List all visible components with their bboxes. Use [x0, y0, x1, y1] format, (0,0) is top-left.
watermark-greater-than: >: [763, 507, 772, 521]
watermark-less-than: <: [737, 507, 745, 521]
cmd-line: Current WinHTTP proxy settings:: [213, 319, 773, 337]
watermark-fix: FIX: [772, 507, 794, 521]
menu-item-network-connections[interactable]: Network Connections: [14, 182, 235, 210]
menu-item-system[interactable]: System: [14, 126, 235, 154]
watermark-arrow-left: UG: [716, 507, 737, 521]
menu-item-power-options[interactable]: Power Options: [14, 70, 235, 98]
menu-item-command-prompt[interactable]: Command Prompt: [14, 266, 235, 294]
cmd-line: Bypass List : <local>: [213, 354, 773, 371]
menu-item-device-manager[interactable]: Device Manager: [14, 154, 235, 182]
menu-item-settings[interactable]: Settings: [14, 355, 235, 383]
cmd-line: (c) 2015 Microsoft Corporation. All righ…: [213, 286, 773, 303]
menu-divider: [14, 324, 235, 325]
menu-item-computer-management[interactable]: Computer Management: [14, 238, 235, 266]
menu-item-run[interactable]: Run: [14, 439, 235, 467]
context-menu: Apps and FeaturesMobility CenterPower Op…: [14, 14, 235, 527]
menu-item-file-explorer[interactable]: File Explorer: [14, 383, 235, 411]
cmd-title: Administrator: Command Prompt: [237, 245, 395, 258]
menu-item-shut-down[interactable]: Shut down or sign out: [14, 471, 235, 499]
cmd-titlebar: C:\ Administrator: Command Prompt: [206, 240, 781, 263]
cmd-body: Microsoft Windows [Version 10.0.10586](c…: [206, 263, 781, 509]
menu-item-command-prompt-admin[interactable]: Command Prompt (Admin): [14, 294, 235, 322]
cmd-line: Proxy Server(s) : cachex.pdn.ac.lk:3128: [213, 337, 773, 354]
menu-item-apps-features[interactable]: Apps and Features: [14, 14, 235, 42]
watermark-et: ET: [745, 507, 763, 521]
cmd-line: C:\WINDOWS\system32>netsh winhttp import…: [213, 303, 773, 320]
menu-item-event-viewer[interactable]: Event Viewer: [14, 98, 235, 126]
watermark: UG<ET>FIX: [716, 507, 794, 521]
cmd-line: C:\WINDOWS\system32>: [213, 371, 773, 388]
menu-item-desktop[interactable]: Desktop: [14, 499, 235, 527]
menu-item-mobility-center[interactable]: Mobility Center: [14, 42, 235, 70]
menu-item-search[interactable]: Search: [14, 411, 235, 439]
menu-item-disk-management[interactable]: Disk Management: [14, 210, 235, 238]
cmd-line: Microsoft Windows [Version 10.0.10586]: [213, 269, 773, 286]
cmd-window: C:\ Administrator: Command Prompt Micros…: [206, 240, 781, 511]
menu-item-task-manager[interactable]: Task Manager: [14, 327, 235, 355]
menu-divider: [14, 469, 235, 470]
* * *
§ **Assigned task**: Copy all the entries exactly.

§ **Answer space**:
List all visible components with their bboxes. Use [x0, y0, x1, y1] format, (0,0) is top-left.
watermark-greater-than: >: [763, 507, 772, 521]
watermark-less-than: <: [737, 507, 745, 521]
cmd-line: Current WinHTTP proxy settings:: [213, 319, 773, 337]
watermark-fix: FIX: [772, 507, 794, 521]
menu-item-network-connections[interactable]: Network Connections: [14, 182, 235, 210]
menu-item-system[interactable]: System: [14, 126, 235, 154]
watermark-arrow-left: UG: [716, 507, 737, 521]
menu-item-power-options[interactable]: Power Options: [14, 70, 235, 98]
menu-item-command-prompt[interactable]: Command Prompt: [14, 266, 235, 294]
cmd-line: Bypass List : <local>: [213, 354, 773, 371]
menu-item-device-manager[interactable]: Device Manager: [14, 154, 235, 182]
menu-item-settings[interactable]: Settings: [14, 355, 235, 383]
cmd-line: (c) 2015 Microsoft Corporation. All righ…: [213, 286, 773, 303]
menu-divider: [14, 324, 235, 325]
menu-item-computer-management[interactable]: Computer Management: [14, 238, 235, 266]
menu-item-run[interactable]: Run: [14, 439, 235, 467]
context-menu: Apps and FeaturesMobility CenterPower Op…: [14, 14, 235, 527]
menu-item-file-explorer[interactable]: File Explorer: [14, 383, 235, 411]
cmd-title: Administrator: Command Prompt: [237, 245, 395, 258]
menu-item-shut-down[interactable]: Shut down or sign out: [14, 471, 235, 499]
cmd-titlebar: C:\ Administrator: Command Prompt: [206, 240, 781, 263]
cmd-body: Microsoft Windows [Version 10.0.10586](c…: [206, 263, 781, 509]
menu-item-command-prompt-admin[interactable]: Command Prompt (Admin): [14, 294, 235, 322]
cmd-line: Proxy Server(s) : cachex.pdn.ac.lk:3128: [213, 337, 773, 354]
menu-item-apps-features[interactable]: Apps and Features: [14, 14, 235, 42]
watermark-et: ET: [745, 507, 763, 521]
cmd-line: C:\WINDOWS\system32>netsh winhttp import…: [213, 303, 773, 320]
menu-item-event-viewer[interactable]: Event Viewer: [14, 98, 235, 126]
watermark: UG<ET>FIX: [716, 507, 794, 521]
cmd-line: C:\WINDOWS\system32>: [213, 371, 773, 388]
menu-item-desktop[interactable]: Desktop: [14, 499, 235, 527]
menu-item-mobility-center[interactable]: Mobility Center: [14, 42, 235, 70]
menu-item-search[interactable]: Search: [14, 411, 235, 439]
menu-item-disk-management[interactable]: Disk Management: [14, 210, 235, 238]
cmd-line: Microsoft Windows [Version 10.0.10586]: [213, 269, 773, 286]
cmd-window: C:\ Administrator: Command Prompt Micros…: [206, 240, 781, 511]
menu-item-task-manager[interactable]: Task Manager: [14, 327, 235, 355]
menu-divider: [14, 469, 235, 470]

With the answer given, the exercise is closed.